Revueltas fue muy crítico del sistema de partidos: el partido del Estado con el presidente de la República como su jefe máximo, una izquierda marxista domesticada en el PPS, un PARM sin representatividad real y un PAN sin capacidad ni recursos para consolidarse como una verdadera fuerza política real y cuyo papel fue definido por la politóloga Soledad Loaeza como “oposición leal”, es decir, una oposición con un discurso diferente –no alternativo– al del PRI y sin capacidad para competir en gasto electoral por la presidencia de la República. En aquel entonces el único partido de oposición real era el Partido Comunista, pero sin tener registro legal y padecer persecución es macartistas que lo ubicaban en la semiclandestinidad y la ilegalidad.
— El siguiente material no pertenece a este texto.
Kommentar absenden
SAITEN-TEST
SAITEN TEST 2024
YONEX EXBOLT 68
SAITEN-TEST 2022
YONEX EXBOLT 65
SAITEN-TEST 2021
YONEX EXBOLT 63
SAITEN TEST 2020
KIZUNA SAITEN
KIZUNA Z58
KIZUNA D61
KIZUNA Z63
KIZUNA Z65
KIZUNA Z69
Sin embargo, Revueltas nunca confió en el PCM y su posición crítica al interior del partido lo llevó a la expulsión. En 1962, Revueltas publicó una demoledora crítica contra el PCM en su libro Ensayo sobre un proletariado sin cabeza, en el que probaba la inexistencia histórica del partido como representante de la clase obrera. Revueltas murió en 1976, un par de años antes de que el PCM lograra su registro como partido legal a cambio de aceptar la institucionalidad y con ello abandonar su perfil de partido revolucionario de la clase obrera. En 1989 el PCM anunció su disolución y la cesión de su registro a la corriente democrática del PRI de Cuauhtémoc Cárdenas para permitir la desaparición del socialismo marxista.

El ensayo México: una democracia bárbara fue el primero en entrarle al debate de las sucesiones presidenciales en México, después del libro icónico de Francisco I. Madero titulado La sucesión presidencial en 1910. El texto de Revueltas ayuda a entender las limitaciones del sistema de partidos en México y regresa el debate de que el verdadero cambio de régimen ocurrirá en el sistema productivo y no en las competencias electorales.